Время вышло. Мне дали мою карточку и отправили выполнять обратное переползание — на мой взгляд, совершенно глупое упражнение, когда-либо выполняемое в армии, которая редко избегала глупых вещей. Тогда как другие упражнения теста показывали такие вещи, как ловкость или силу мышц верхней части тела, обратное переползание показывало… ну… никто не имел ни малейшего представления, что оно показывало.
По команде «пошел!», вы отрываете свою задницу от пола и ползете как краб, спиной к земле и животом вверх. В таком положении вы сначала «бежите» 20 метров вперед ногами, а потом обратно, вперед руками, не видя куда двигаетесь, но в сторону стартовой линии.
Я выполнил упражнение, получив максимальное количество баллов, отряхнул пыль с рук и отправился на место выполнения «складок». Теперь я понял, что никакого отдыха между упражнениями не будет. Как только я заканчивал одно упражнение, то сразу же переходил на другое. Все было организовано по-деловому. Не было никаких криков и прочих атрибутов армейского спектакля — но и не было никакого способа прислониться спиной к стене или какого-либо другого варианта отдохнуть между упражнениями.

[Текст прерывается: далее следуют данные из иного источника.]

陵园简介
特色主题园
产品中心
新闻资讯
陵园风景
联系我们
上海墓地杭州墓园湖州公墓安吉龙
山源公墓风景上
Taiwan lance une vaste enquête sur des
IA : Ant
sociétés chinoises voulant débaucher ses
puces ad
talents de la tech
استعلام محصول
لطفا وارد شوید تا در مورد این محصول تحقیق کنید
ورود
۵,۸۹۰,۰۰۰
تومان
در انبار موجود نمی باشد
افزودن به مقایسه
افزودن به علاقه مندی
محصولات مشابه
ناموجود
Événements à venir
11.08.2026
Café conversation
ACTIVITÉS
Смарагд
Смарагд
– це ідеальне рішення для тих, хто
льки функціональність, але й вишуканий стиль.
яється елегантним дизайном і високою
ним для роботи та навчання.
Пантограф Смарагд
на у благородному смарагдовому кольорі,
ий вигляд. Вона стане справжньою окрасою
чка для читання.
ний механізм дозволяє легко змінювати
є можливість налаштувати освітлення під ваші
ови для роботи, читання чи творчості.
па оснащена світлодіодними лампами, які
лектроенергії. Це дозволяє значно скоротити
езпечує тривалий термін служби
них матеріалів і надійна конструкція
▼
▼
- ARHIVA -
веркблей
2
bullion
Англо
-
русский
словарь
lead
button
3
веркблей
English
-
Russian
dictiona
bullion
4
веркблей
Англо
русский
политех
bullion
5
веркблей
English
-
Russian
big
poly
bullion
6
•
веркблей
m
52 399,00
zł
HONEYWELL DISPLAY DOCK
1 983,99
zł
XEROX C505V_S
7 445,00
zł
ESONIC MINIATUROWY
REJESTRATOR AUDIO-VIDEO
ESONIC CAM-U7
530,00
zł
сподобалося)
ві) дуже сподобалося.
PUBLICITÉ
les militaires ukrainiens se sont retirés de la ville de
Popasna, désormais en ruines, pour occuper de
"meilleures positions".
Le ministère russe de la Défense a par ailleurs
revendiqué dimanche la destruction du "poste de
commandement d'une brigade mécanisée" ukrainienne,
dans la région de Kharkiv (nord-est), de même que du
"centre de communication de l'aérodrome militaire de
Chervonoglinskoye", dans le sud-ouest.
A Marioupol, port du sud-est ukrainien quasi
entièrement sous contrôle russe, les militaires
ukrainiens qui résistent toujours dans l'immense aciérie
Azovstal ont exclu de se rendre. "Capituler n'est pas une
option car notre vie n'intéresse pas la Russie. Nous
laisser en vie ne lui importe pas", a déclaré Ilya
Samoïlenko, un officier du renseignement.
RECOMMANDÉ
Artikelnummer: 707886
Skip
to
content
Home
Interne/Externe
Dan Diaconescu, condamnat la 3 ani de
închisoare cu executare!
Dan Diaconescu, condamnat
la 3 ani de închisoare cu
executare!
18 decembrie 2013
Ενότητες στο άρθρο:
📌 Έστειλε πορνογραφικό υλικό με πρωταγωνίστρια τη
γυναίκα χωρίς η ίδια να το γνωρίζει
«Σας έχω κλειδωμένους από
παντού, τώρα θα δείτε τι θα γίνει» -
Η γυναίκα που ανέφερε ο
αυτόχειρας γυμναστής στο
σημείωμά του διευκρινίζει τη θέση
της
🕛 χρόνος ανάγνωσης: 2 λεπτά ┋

Меня вызвали вперед выполнять подъемы туловища. Я лежал на спине, руки сцеплены на затылке, колени полусогнуты, а проверяющий держал мои ноги. Прохладный песок холодил спину, пока я ждал команду, чтобы начать. По команде «начали!», я начал делать подъемы с такой скоростью, как только мог, в то же время боковым зрением отмечая, как в нестройном ритме падают и поднимаются другие тела. «Как поршни в двигателе», — подумал я, закончив упражнение и откинувшись на землю, чтобы перевести дух, прежде чем встать на ноги и забрать свою контрольную карточку.
В течение минуты или двух, все было закончено и нас в разомкнутом строю отправили к грузовикам.
— Убедитесь, что ваши форменные куртки находятся в грузовике, на котором вы прибыли, — объявил Шумейт. — Потом подойдите к проверяющему, который контролировал вас на последнем упражнении.
Он указал на инструкторов, стоявших на грунтовой дороге справа от нас.
— Все понятно? Выполнять! — рявкнул он.
Я свернул свою рубашку и засунул ее под скамейку грузовика, затем подошел к своему проверяющему для начала двухмильного кросса. Тот взял наши карточки с полученными баллами и выдал всем нам красные стартовые нагрудные номера, чтобы мы повесили их на шею. У меня был номер шесть. Другие группы получили нагрудные номера других цветов.
Затем Шумейт построил нас на стартовой линии.
— Итак, дамы, вы все это уже выполняли прежде. Стартуете по команде «вперед», бежите по этой дороге две мили до финиша. Как только финишируете, ищете своего проверяющего, он будет держать табличку того же цвета, какой у вас на номере. Все готовы? Вперед!
Все сорвались с места. Поначалу сформировалась группа, характерная для любого забега. Некоторые парни убежали вперед, другие остались в хвосте, и группа стала реже. Я занял промежуточное положение, — я хороший бегун, но не выдающийся. Через пару сотен метров вошел в свой темп и стал бежать с моей любимой скоростью.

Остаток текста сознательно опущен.